AFAIK that lower magnetic trip is only on standard single pole 15 and 20 amp breakers, possibly includes 25 and 30 but only single pole units. I think Homeline series also does this.

If you happen to use multiwire circuits on two or three pole breakers you won't have the lower magnetic trip level.
 

hillbilly1

Senior Member
Location
North Georgia mountains
Occupation
Owner/electrical contractor
AFAIK that lower magnetic trip is only on standard single pole 15 and 20 amp breakers, possibly includes 25 and 30 but only single pole units. I think Homeline series also does this.

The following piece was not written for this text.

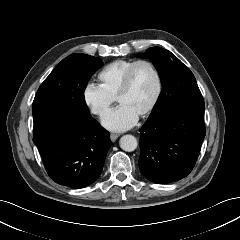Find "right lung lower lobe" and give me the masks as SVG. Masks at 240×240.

If you happen to use multiwire circuits on two or three pole breakers you won't have the lower magnetic trip level.
Correct, I had a customer move a bearing press from one end of the garage to next to the panel, breaker would trip every time, plug it into a 100’ extension cord, and it would work fine. They wanted to change the breaker to a 30 amp feeding the 20r receptacle, but I done some research , and found out about the HM breakers.Changed the breaker, no more tripping.